▶ [THE TASK]: Reproduce the listing that follows, line for line.

▶ [EXERCISE INPUT]:
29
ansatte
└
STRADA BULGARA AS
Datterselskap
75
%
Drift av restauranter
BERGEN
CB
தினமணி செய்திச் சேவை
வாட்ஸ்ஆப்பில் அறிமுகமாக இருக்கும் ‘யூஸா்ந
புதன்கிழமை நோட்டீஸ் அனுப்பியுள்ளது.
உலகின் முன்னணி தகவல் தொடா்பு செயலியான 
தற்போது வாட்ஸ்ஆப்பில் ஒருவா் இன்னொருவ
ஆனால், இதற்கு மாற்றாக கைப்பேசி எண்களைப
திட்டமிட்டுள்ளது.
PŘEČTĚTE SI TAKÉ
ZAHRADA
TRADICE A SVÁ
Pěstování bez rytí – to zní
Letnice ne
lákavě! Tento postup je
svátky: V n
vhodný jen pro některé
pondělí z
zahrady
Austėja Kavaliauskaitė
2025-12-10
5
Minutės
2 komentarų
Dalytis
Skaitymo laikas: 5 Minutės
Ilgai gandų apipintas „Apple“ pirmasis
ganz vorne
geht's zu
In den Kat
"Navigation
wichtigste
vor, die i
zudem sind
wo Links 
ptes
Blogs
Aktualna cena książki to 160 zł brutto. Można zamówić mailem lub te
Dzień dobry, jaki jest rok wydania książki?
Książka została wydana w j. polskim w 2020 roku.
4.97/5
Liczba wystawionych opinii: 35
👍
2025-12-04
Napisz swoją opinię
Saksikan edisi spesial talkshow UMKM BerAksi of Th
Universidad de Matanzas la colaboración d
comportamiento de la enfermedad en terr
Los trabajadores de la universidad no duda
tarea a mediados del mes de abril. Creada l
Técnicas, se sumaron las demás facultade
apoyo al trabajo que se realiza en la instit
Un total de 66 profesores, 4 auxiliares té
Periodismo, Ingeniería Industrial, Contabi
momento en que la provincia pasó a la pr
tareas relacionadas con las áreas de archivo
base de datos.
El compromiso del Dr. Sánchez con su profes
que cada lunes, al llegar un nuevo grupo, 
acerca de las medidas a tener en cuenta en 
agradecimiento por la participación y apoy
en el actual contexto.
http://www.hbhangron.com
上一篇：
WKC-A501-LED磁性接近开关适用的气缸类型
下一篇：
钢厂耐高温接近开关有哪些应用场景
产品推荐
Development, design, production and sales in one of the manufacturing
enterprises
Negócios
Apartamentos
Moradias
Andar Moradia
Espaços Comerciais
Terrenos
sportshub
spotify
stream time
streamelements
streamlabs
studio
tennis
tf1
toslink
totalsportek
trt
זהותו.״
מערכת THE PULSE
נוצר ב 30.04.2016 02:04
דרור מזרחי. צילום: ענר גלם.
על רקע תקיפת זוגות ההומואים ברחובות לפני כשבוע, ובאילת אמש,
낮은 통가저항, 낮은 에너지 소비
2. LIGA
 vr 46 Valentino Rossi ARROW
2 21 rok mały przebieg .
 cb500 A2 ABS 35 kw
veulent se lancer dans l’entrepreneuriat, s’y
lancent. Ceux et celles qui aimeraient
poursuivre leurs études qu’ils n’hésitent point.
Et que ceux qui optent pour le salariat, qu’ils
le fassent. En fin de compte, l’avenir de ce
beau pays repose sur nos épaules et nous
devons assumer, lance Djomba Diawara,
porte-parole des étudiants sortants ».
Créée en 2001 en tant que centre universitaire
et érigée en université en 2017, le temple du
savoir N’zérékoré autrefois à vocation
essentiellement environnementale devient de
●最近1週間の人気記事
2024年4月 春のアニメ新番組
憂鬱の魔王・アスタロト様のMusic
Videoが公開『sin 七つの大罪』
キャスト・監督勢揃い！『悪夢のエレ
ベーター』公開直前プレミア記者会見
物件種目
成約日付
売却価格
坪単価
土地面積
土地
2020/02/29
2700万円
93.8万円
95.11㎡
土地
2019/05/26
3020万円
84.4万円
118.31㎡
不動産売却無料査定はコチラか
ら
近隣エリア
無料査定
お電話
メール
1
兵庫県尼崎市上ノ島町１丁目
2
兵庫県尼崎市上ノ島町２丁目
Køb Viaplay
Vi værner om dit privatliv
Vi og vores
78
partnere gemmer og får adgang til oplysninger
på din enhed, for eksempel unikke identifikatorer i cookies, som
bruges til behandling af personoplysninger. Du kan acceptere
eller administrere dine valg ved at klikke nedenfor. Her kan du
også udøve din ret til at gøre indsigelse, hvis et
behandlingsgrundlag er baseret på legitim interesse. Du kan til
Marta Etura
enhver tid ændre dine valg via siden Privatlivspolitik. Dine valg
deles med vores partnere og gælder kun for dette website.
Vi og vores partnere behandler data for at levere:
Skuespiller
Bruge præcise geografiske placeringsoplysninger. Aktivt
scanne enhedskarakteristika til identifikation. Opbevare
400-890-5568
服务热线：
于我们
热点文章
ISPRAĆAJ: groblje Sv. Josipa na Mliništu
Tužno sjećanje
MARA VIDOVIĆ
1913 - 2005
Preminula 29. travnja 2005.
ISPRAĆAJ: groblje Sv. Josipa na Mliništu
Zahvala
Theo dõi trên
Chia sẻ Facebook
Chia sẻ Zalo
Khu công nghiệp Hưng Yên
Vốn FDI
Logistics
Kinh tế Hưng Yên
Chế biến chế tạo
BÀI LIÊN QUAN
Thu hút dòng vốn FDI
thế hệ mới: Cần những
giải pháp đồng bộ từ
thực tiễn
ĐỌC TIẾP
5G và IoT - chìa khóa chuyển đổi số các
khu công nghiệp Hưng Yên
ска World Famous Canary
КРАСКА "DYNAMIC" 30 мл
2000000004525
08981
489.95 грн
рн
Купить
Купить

▶ [TASK RESULT]:
29
ansatte
└
STRADA BULGARA AS
Datterselskap
75
%
Drift av restauranter
BERGEN
CB
தினமணி செய்திச் சேவை
வாட்ஸ்ஆப்பில் அறிமுகமாக இருக்கும் ‘யூஸா்ந
புதன்கிழமை நோட்டீஸ் அனுப்பியுள்ளது.
உலகின் முன்னணி தகவல் தொடா்பு செயலியான 
தற்போது வாட்ஸ்ஆப்பில் ஒருவா் இன்னொருவ
ஆனால், இதற்கு மாற்றாக கைப்பேசி எண்களைப
திட்டமிட்டுள்ளது.
PŘEČTĚTE SI TAKÉ
ZAHRADA
TRADICE A SVÁ
Pěstování bez rytí – to zní
Letnice ne
lákavě! Tento postup je
svátky: V n
vhodný jen pro některé
pondělí z
zahrady
Austėja Kavaliauskaitė
2025-12-10
5
Minutės
2 komentarų
Dalytis
Skaitymo laikas: 5 Minutės
Ilgai gandų apipintas „Apple“ pirmasis
ganz vorne
geht's zu
In den Kat
"Navigation
wichtigste
vor, die i
zudem sind
wo Links 
ptes
Blogs
Aktualna cena książki to 160 zł brutto. Można zamówić mailem lub te
Dzień dobry, jaki jest rok wydania książki?
Książka została wydana w j. polskim w 2020 roku.
4.97/5
Liczba wystawionych opinii: 35
👍
2025-12-04
Napisz swoją opinię
Saksikan edisi spesial talkshow UMKM BerAksi of Th
Universidad de Matanzas la colaboración d
comportamiento de la enfermedad en terr
Los trabajadores de la universidad no duda
tarea a mediados del mes de abril. Creada l
Técnicas, se sumaron las demás facultade
apoyo al trabajo que se realiza en la instit
Un total de 66 profesores, 4 auxiliares té
Periodismo, Ingeniería Industrial, Contabi
momento en que la provincia pasó a la pr
tareas relacionadas con las áreas de archivo
base de datos.
El compromiso del Dr. Sánchez con su profes
que cada lunes, al llegar un nuevo grupo, 
acerca de las medidas a tener en cuenta en 
agradecimiento por la participación y apoy
en el actual contexto.
http://www.hbhangron.com
上一篇：
WKC-A501-LED磁性接近开关适用的气缸类型
下一篇：
钢厂耐高温接近开关有哪些应用场景
产品推荐
Development, design, production and sales in one of the manufacturing
enterprises
Negócios
Apartamentos
Moradias
Andar Moradia
Espaços Comerciais
Terrenos
sportshub
spotify
stream time
streamelements
streamlabs
studio
tennis
tf1
toslink
totalsportek
trt
זהותו.״
מערכת THE PULSE
נוצר ב 30.04.2016 02:04
דרור מזרחי. צילום: ענר גלם.
על רקע תקיפת זוגות ההומואים ברחובות לפני כשבוע, ובאילת אמש,
낮은 통가저항, 낮은 에너지 소비
2. LIGA
 vr 46 Valentino Rossi ARROW
2 21 rok mały przebieg .
 cb500 A2 ABS 35 kw
veulent se lancer dans l’entrepreneuriat, s’y
lancent. Ceux et celles qui aimeraient
poursuivre leurs études qu’ils n’hésitent point.
Et que ceux qui optent pour le salariat, qu’ils
le fassent. En fin de compte, l’avenir de ce
beau pays repose sur nos épaules et nous
devons assumer, lance Djomba Diawara,
porte-parole des étudiants sortants ».
Créée en 2001 en tant que centre universitaire
et érigée en université en 2017, le temple du
savoir N’zérékoré autrefois à vocation
essentiellement environnementale devient de
●最近1週間の人気記事
2024年4月 春のアニメ新番組
憂鬱の魔王・アスタロト様のMusic
Videoが公開『sin 七つの大罪』
キャスト・監督勢揃い！『悪夢のエレ
ベーター』公開直前プレミア記者会見
物件種目
成約日付
売却価格
坪単価
土地面積
土地
2020/02/29
2700万円
93.8万円
95.11㎡
土地
2019/05/26
3020万円
84.4万円
118.31㎡
不動産売却無料査定はコチラか
ら
近隣エリア
無料査定
お電話
メール
1
兵庫県尼崎市上ノ島町１丁目
2
兵庫県尼崎市上ノ島町２丁目
Køb Viaplay
Vi værner om dit privatliv
Vi og vores
78
partnere gemmer og får adgang til oplysninger
på din enhed, for eksempel unikke identifikatorer i cookies, som
bruges til behandling af personoplysninger. Du kan acceptere
eller administrere dine valg ved at klikke nedenfor. Her kan du
også udøve din ret til at gøre indsigelse, hvis et
behandlingsgrundlag er baseret på legitim interesse. Du kan til
Marta Etura
enhver tid ændre dine valg via siden Privatlivspolitik. Dine valg
deles med vores partnere og gælder kun for dette website.
Vi og vores partnere behandler data for at levere:
Skuespiller
Bruge præcise geografiske placeringsoplysninger. Aktivt
scanne enhedskarakteristika til identifikation. Opbevare
400-890-5568
服务热线：
于我们
热点文章
ISPRAĆAJ: groblje Sv. Josipa na Mliništu
Tužno sjećanje
MARA VIDOVIĆ
1913 - 2005
Preminula 29. travnja 2005.
ISPRAĆAJ: groblje Sv. Josipa na Mliništu
Zahvala
Theo dõi trên
Chia sẻ Facebook
Chia sẻ Zalo
Khu công nghiệp Hưng Yên
Vốn FDI
Logistics
Kinh tế Hưng Yên
Chế biến chế tạo
BÀI LIÊN QUAN
Thu hút dòng vốn FDI
thế hệ mới: Cần những
giải pháp đồng bộ từ
thực tiễn
ĐỌC TIẾP
5G và IoT - chìa khóa chuyển đổi số các
khu công nghiệp Hưng Yên
ска World Famous Canary
КРАСКА "DYNAMIC" 30 мл
2000000004525
08981
489.95 грн
рн
Купить
Купить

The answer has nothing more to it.